__WHAT TO PRODUCE__
Copy out the entire listing word for word.

__DATA PROVIDED__
☆ ☆ ☆

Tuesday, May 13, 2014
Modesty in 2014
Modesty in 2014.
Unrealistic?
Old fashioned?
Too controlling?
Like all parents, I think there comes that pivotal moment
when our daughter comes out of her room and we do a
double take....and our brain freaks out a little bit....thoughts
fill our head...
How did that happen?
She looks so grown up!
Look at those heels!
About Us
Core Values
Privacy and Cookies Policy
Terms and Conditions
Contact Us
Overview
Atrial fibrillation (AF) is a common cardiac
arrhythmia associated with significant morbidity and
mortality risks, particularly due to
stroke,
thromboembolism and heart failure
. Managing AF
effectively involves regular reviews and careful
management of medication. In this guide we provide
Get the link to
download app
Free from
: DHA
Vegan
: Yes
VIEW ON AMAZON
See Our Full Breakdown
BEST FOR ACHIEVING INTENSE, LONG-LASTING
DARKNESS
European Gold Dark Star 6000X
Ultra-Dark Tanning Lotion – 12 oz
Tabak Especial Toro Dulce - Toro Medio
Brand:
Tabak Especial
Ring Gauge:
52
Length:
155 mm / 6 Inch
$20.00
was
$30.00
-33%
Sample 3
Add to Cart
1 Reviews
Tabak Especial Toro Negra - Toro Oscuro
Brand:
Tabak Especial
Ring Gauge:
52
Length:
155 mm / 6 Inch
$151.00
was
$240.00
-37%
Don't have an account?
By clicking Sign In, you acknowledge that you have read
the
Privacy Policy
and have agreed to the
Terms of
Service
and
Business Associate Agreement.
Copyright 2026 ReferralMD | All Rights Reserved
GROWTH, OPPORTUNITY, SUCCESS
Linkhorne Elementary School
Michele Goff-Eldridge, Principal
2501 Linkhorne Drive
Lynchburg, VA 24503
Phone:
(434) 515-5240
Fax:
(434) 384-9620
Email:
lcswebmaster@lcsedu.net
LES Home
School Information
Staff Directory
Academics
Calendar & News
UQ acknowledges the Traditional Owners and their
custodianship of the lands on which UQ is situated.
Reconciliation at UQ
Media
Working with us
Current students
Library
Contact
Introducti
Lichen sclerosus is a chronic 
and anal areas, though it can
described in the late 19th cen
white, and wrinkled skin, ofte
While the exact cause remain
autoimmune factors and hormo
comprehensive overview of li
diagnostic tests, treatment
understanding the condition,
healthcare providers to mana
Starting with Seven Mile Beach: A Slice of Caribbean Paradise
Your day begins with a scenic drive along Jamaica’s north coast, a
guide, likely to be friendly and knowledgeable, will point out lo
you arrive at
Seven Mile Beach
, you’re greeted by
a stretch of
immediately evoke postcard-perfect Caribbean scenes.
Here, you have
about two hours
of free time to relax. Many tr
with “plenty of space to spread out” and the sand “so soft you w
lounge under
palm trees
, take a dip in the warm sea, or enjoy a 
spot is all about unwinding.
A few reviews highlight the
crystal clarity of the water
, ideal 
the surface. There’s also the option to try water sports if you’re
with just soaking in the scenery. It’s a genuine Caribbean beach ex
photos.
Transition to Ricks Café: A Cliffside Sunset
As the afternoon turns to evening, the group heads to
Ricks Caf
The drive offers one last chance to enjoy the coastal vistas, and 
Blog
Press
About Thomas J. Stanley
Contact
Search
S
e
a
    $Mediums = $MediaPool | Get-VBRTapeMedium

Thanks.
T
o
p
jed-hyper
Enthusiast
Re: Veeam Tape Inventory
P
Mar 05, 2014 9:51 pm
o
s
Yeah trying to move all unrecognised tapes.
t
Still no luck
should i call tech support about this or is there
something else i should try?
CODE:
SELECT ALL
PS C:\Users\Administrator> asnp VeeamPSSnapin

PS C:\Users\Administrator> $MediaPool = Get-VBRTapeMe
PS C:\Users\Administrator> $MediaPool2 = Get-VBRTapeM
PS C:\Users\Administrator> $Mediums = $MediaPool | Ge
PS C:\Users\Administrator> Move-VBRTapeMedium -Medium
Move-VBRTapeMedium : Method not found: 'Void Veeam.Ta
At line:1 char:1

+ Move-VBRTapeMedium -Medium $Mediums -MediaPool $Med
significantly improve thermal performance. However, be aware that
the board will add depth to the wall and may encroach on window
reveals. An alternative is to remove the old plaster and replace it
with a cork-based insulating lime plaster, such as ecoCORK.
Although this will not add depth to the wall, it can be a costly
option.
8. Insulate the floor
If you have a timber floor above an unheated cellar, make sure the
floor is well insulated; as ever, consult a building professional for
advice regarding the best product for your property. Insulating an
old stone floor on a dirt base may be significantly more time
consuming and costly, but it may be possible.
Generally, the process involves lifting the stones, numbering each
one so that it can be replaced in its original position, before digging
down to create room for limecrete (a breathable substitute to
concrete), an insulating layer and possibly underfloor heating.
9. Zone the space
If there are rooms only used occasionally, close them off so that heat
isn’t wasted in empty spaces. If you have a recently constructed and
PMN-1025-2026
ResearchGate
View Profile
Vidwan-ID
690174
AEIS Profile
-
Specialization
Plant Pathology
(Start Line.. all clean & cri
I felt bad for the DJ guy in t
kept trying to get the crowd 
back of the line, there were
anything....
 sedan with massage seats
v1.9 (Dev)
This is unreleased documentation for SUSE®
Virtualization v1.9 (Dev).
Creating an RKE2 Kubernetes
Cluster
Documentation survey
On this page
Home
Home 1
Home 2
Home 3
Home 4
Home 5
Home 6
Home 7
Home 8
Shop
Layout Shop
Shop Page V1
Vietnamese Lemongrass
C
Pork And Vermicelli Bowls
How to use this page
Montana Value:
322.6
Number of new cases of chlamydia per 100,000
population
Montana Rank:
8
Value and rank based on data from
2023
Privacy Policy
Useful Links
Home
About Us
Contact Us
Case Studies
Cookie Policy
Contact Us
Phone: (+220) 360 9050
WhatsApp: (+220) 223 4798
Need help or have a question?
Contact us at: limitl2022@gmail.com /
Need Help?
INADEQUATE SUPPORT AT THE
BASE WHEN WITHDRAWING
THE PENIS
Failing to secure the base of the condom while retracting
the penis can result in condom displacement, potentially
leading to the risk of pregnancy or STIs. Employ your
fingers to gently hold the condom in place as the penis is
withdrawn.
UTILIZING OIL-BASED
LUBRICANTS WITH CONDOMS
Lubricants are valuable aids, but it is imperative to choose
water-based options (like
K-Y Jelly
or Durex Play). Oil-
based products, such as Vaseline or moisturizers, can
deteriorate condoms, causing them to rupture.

☆ ☆ ☆

__ANSWER TO THIS PROBLEM__
Tuesday, May 13, 2014
Modesty in 2014
Modesty in 2014.
Unrealistic?
Old fashioned?
Too controlling?
Like all parents, I think there comes that pivotal moment
when our daughter comes out of her room and we do a
double take....and our brain freaks out a little bit....thoughts
fill our head...
How did that happen?
She looks so grown up!
Look at those heels!
About Us
Core Values
Privacy and Cookies Policy
Terms and Conditions
Contact Us
Overview
Atrial fibrillation (AF) is a common cardiac
arrhythmia associated with significant morbidity and
mortality risks, particularly due to
stroke,
thromboembolism and heart failure
. Managing AF
effectively involves regular reviews and careful
management of medication. In this guide we provide
Get the link to
download app
Free from
: DHA
Vegan
: Yes
VIEW ON AMAZON
See Our Full Breakdown
BEST FOR ACHIEVING INTENSE, LONG-LASTING
DARKNESS
European Gold Dark Star 6000X
Ultra-Dark Tanning Lotion – 12 oz
Tabak Especial Toro Dulce - Toro Medio
Brand:
Tabak Especial
Ring Gauge:
52
Length:
155 mm / 6 Inch
$20.00
was
$30.00
-33%
Sample 3
Add to Cart
1 Reviews
Tabak Especial Toro Negra - Toro Oscuro
Brand:
Tabak Especial
Ring Gauge:
52
Length:
155 mm / 6 Inch
$151.00
was
$240.00
-37%
Don't have an account?
By clicking Sign In, you acknowledge that you have read
the
Privacy Policy
and have agreed to the
Terms of
Service
and
Business Associate Agreement.
Copyright 2026 ReferralMD | All Rights Reserved
GROWTH, OPPORTUNITY, SUCCESS
Linkhorne Elementary School
Michele Goff-Eldridge, Principal
2501 Linkhorne Drive
Lynchburg, VA 24503
Phone:
(434) 515-5240
Fax:
(434) 384-9620
Email:
lcswebmaster@lcsedu.net
LES Home
School Information
Staff Directory
Academics
Calendar & News
UQ acknowledges the Traditional Owners and their
custodianship of the lands on which UQ is situated.
Reconciliation at UQ
Media
Working with us
Current students
Library
Contact
Introducti
Lichen sclerosus is a chronic 
and anal areas, though it can
described in the late 19th cen
white, and wrinkled skin, ofte
While the exact cause remain
autoimmune factors and hormo
comprehensive overview of li
diagnostic tests, treatment
understanding the condition,
healthcare providers to mana
Starting with Seven Mile Beach: A Slice of Caribbean Paradise
Your day begins with a scenic drive along Jamaica’s north coast, a
guide, likely to be friendly and knowledgeable, will point out lo
you arrive at
Seven Mile Beach
, you’re greeted by
a stretch of
immediately evoke postcard-perfect Caribbean scenes.
Here, you have
about two hours
of free time to relax. Many tr
with “plenty of space to spread out” and the sand “so soft you w
lounge under
palm trees
, take a dip in the warm sea, or enjoy a 
spot is all about unwinding.
A few reviews highlight the
crystal clarity of the water
, ideal 
the surface. There’s also the option to try water sports if you’re
with just soaking in the scenery. It’s a genuine Caribbean beach ex
photos.
Transition to Ricks Café: A Cliffside Sunset
As the afternoon turns to evening, the group heads to
Ricks Caf
The drive offers one last chance to enjoy the coastal vistas, and 
Blog
Press
About Thomas J. Stanley
Contact
Search
S
e
a
    $Mediums = $MediaPool | Get-VBRTapeMedium

Thanks.
T
o
p
jed-hyper
Enthusiast
Re: Veeam Tape Inventory
P
Mar 05, 2014 9:51 pm
o
s
Yeah trying to move all unrecognised tapes.
t
Still no luck
should i call tech support about this or is there
something else i should try?
CODE:
SELECT ALL
PS C:\Users\Administrator> asnp VeeamPSSnapin

PS C:\Users\Administrator> $MediaPool = Get-VBRTapeMe
PS C:\Users\Administrator> $MediaPool2 = Get-VBRTapeM
PS C:\Users\Administrator> $Mediums = $MediaPool | Ge
PS C:\Users\Administrator> Move-VBRTapeMedium -Medium
Move-VBRTapeMedium : Method not found: 'Void Veeam.Ta
At line:1 char:1

+ Move-VBRTapeMedium -Medium $Mediums -MediaPool $Med
significantly improve thermal performance. However, be aware that
the board will add depth to the wall and may encroach on window
reveals. An alternative is to remove the old plaster and replace it
with a cork-based insulating lime plaster, such as ecoCORK.
Although this will not add depth to the wall, it can be a costly
option.
8. Insulate the floor
If you have a timber floor above an unheated cellar, make sure the
floor is well insulated; as ever, consult a building professional for
advice regarding the best product for your property. Insulating an
old stone floor on a dirt base may be significantly more time
consuming and costly, but it may be possible.
Generally, the process involves lifting the stones, numbering each
one so that it can be replaced in its original position, before digging
down to create room for limecrete (a breathable substitute to
concrete), an insulating layer and possibly underfloor heating.
9. Zone the space
If there are rooms only used occasionally, close them off so that heat
isn’t wasted in empty spaces. If you have a recently constructed and
PMN-1025-2026
ResearchGate
View Profile
Vidwan-ID
690174
AEIS Profile
-
Specialization
Plant Pathology
(Start Line.. all clean & cri
I felt bad for the DJ guy in t
kept trying to get the crowd 
back of the line, there were
anything....
 sedan with massage seats
v1.9 (Dev)
This is unreleased documentation for SUSE®
Virtualization v1.9 (Dev).
Creating an RKE2 Kubernetes
Cluster
Documentation survey
On this page
Home
Home 1
Home 2
Home 3
Home 4
Home 5
Home 6
Home 7
Home 8
Shop
Layout Shop
Shop Page V1
Vietnamese Lemongrass
C
Pork And Vermicelli Bowls
How to use this page
Montana Value:
322.6
Number of new cases of chlamydia per 100,000
population
Montana Rank:
8
Value and rank based on data from
2023
Privacy Policy
Useful Links
Home
About Us
Contact Us
Case Studies
Cookie Policy
Contact Us
Phone: (+220) 360 9050
WhatsApp: (+220) 223 4798
Need help or have a question?
Contact us at: limitl2022@gmail.com /
Need Help?
INADEQUATE SUPPORT AT THE
BASE WHEN WITHDRAWING
THE PENIS
Failing to secure the base of the condom while retracting
the penis can result in condom displacement, potentially
leading to the risk of pregnancy or STIs. Employ your
fingers to gently hold the condom in place as the penis is
withdrawn.
UTILIZING OIL-BASED
LUBRICANTS WITH CONDOMS
Lubricants are valuable aids, but it is imperative to choose
water-based options (like
K-Y Jelly
or Durex Play). Oil-
based products, such as Vaseline or moisturizers, can
deteriorate condoms, causing them to rupture.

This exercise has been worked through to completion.